WORK ORDER:
Retype the data exactly, from its first line to the line containing "und erhalten Sie einen ersten", including both, and skip any picture.

DATA:
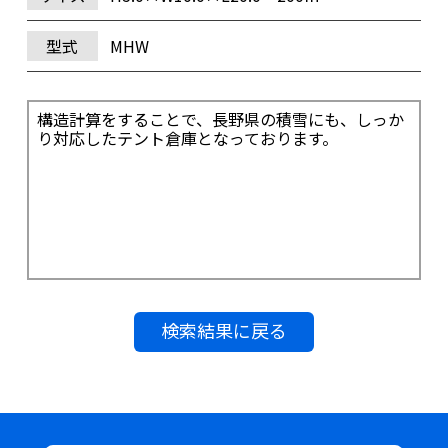
型式
MHW
構造計算をすることで、長野県の積雪にも、しっか
り対応したテント倉庫となっております。
検索結果に戻る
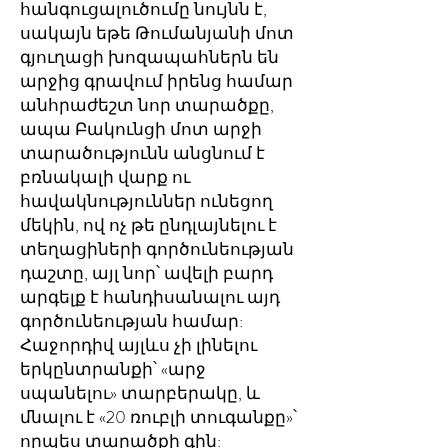
հանգուցալուծումը նույնն է,
սակայն եթե Թումանյանի մոտ
գյուղացի խոզապահներն են
արջից գրավում իրենց համար
անհրաժեշտ նոր տարածքը,
ապա Բակունցի մոտ արջի
տարածությունն անցնում է
բռնակալի վարք ու
հավակնություններ ունեցող
մեկին, ով ոչ թե ընդլայնելու է
տեղացիների գործունեության
դաշտը, այլ նոր՝ ավելի բարդ
արգելք է հանդիսանալու այդ
գործունեության համար:
Հաջորդիվ այլևս չի լինելու
երկընտրանքի՝ «արջ
սպանելու» տարբերակը, և
մնալու է «20 ռուբլի տուգանքը»՝
որպես տարածքի գին:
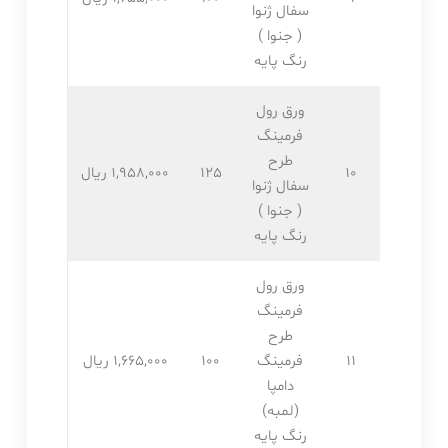
سفال ژنوا
( جنوا )
رنگ پایه
ورق رول
فرمینگ
طرح
10
125
1,958,۰۰۰ ریال
سفال ژنوا
( جنوا )
رنگ پایه
ورق رول
فرمینگ
طرح
11
فرمینگ
100
1,665,۰۰۰ ریال
دامپا
(لمبه)
رنگ پایه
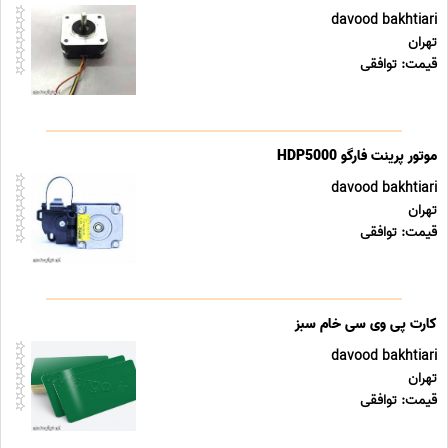
davood bakhtiari
تهران
قیمت: توافقی
موتور پرینت فارگو HDP5000
davood bakhtiari
تهران
قیمت: توافقی
کارت پی وی سی خام سبز
davood bakhtiari
تهران
قیمت: توافقی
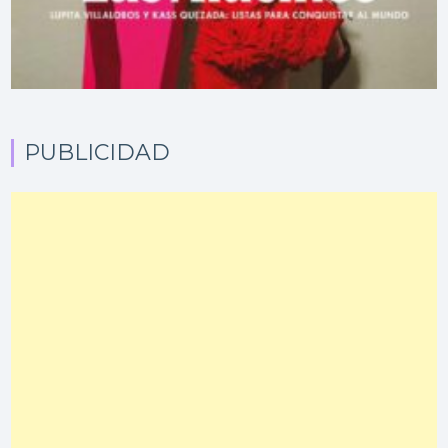
PUBLICIDAD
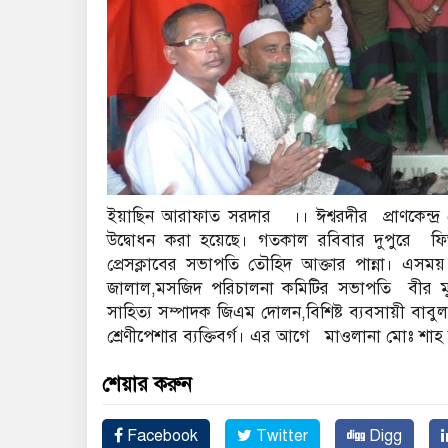
ইয়াছিন আরাফাত সরদার ।। ঈশ্বরদীর প্রাণকেন্দ্র
উদ্বোধন করা হয়েছে। গতকাল রবিবার দুপুরে ফিত
প্রেসক্লাবের সভাপতি তৌহিদ আক্তার পান্না। এস
জালাল,মসজিদ পরিচালনা কমিটির সভাপতি বীর মুক্তি
সাহিত্য সম্পাদক জিএম দোলন,বিশিষ্ট ব্যবসায়ী বাবুল
শ্রেণীপেশার ব্যক্তিবর্গ। এর আগে মাওলানা মোঃ শ
শেয়ার করুন
Facebook
Twitter
Digg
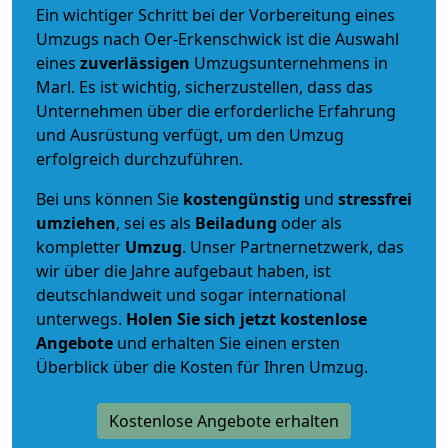
Ein wichtiger Schritt bei der Vorbereitung eines
Umzugs nach Oer-Erkenschwick ist die Auswahl
eines
zuverlässigen
Umzugsunternehmens in
Marl. Es ist wichtig, sicherzustellen, dass das
Unternehmen über die erforderliche Erfahrung
und Ausrüstung verfügt, um den Umzug
erfolgreich durchzuführen.
Bei uns können Sie
kostengünstig
und
stressfrei
umziehen
, sei es als
Beiladung
oder als
kompletter
Umzug
. Unser Partnernetzwerk, das
wir über die Jahre aufgebaut haben, ist
deutschlandweit und sogar international
unterwegs.
Holen Sie sich jetzt kostenlose
Angebote
und erhalten Sie einen ersten
Überblick über die Kosten für Ihren Umzug.
Kostenlose Angebote erhalten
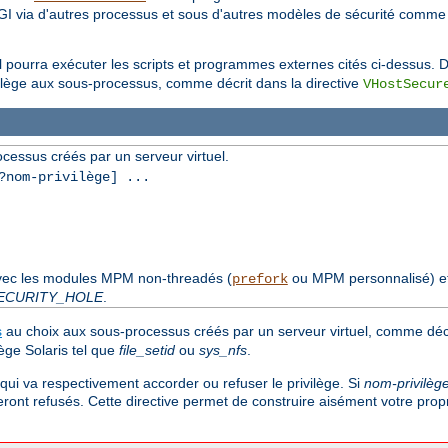
I via d'autres processus et sous d'autres modèles de sécurité comm
el pourra exécuter les scripts et programmes externes cités ci-dessus. Dé
ilège aux sous-processus, comme décrit dans la directive
VHostSecur
cessus créés par un serveur virtuel.
nom-privilège] ...
avec les modules MPM non-threadés (
ou MPM personnalisé) e
prefork
ECURITY_HOLE
.
s
au choix aux sous-processus créés par un serveur virtuel, comme décri
ège Solaris tel que
file_setid
ou
sys_nfs
.
qui va respectivement accorder ou refuser le privilège. Si
nom-privilèg
eront refusés. Cette directive permet de construire aisément votre prop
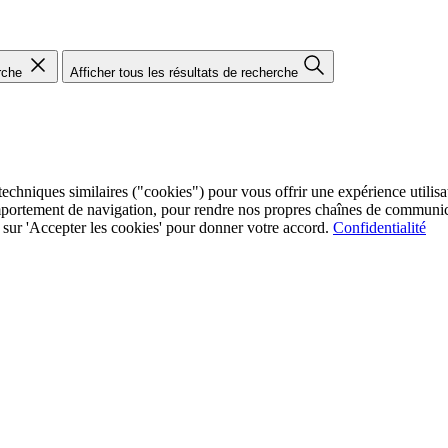
rche
Afficher tous les résultats de recherche
chniques similaires ("cookies") pour vous offrir une expérience utilisate
mportement de navigation, pour rendre nos propres chaînes de communica
ez sur 'Accepter les cookies' pour donner votre accord.
Confidentialité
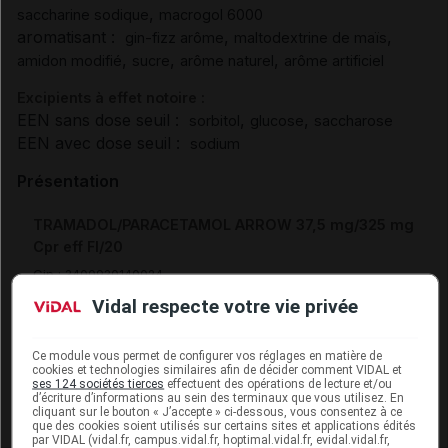
,
saccharine sodique
macrogol 6000
aromatisant :
,
,
gin-fizz arôme
maltodextrine de maïs
,
,
,
amidon modifié
sucre
arôme naturel
arôme artificiel
Excipients à effet notoire :
EEN sans dose seuil :
,
,
sorbitol
glucose
saccharose
EEN avec dose seuil :
sodium
Présentation
TRAMADOL/PARACETAMOL ARROW 37,5 mg/325 mg
Cpr eff Fl/20
Cip :
3400930140024
Modalités de conservation : Avant ouverture : < 25° durant
Vidal respecte votre vie privée
24 mois
Après ouverture : durant 1 mois (Conserver à l'abri de
Ce module vous permet de configurer vos réglages en matière de
l'humidité, Tenir le récipient bien fermé)
cookies et technologies similaires afin de décider comment VIDAL et
ses 124 sociétés tierces
effectuent des opérations de lecture et/ou
Commercialisé
d’écriture d’informations au sein des terminaux que vous utilisez. En
cliquant sur le bouton « J’accepte » ci-dessous, vous consentez à ce
que des cookies soient utilisés sur certains sites et applications édités
par VIDAL (vidal.fr, campus.vidal.fr, hoptimal.vidal.fr, evidal.vidal.fr,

SOLUTION FOR THIS TASK:
型式
MHW
構造計算をすることで、長野県の積雪にも、しっか
り対応したテント倉庫となっております。
検索結果に戻る
հանգուցալուծումը նույնն է,
սակայն եթե Թումանյանի մոտ
գյուղացի խոզապահներն են
արջից գրավում իրենց համար
անհրաժեշտ նոր տարածքը,
ապա Բակունցի մոտ արջի
տարածությունն անցնում է
բռնակալի վարք ու
հավակնություններ ունեցող
մեկին, ով ոչ թե ընդլայնելու է
տեղացիների գործունեության
դաշտը, այլ նոր՝ ավելի բարդ
արգելք է հանդիսանալու այդ
գործունեության համար:
Հաջորդիվ այլևս չի լինելու
երկընտրանքի՝ «արջ
սպանելու» տարբերակը, և
մնալու է «20 ռուբլի տուգանքը»՝
որպես տարածքի գին:
سفال ژنوا
( جنوا )
رنگ پایه
ورق رول
فرمینگ
طرح
10
125
1,958,۰۰۰ ریال
سفال ژنوا
( جنوا )
رنگ پایه
ورق رول
فرمینگ
طرح
11
فرمینگ
100
1,665,۰۰۰ ریال
دامپا
(لمبه)
رنگ پایه
davood bakhtiari
تهران
قیمت: توافقی
موتور پرینت فارگو HDP5000
davood bakhtiari
تهران
قیمت: توافقی
کارت پی وی سی خام سبز
davood bakhtiari
تهران
قیمت: توافقی
PUBLICIDAD
ইয়াছিন আরাফাত সরদার ।। ঈশ্বরদীর প্রাণকেন্দ্র
উদ্বোধন করা হয়েছে। গতকাল রবিবার দুপুরে ফিত
প্রেসক্লাবের সভাপতি তৌহিদ আক্তার পান্না। এস
জালাল,মসজিদ পরিচালনা কমিটির সভাপতি বীর মুক্তি
সাহিত্য সম্পাদক জিএম দোলন,বিশিষ্ট ব্যবসায়ী বাবুল
শ্রেণীপেশার ব্যক্তিবর্গ। এর আগে মাওলানা মোঃ শ
শেয়ার করুন
Facebook
Twitter
Digg
Ein wichtiger Schritt bei der Vorbereitung eines
Umzugs nach Oer-Erkenschwick ist die Auswahl
eines
zuverlässigen
Umzugsunternehmens in
Marl. Es ist wichtig, sicherzustellen, dass das
Unternehmen über die erforderliche Erfahrung
und Ausrüstung verfügt, um den Umzug
erfolgreich durchzuführen.
Bei uns können Sie
kostengünstig
und
stressfrei
umziehen
, sei es als
Beiladung
oder als
kompletter
Umzug
. Unser Partnernetzwerk, das
wir über die Jahre aufgebaut haben, ist
deutschlandweit und sogar international
unterwegs.
Holen Sie sich jetzt kostenlose
Angebote
und erhalten Sie einen ersten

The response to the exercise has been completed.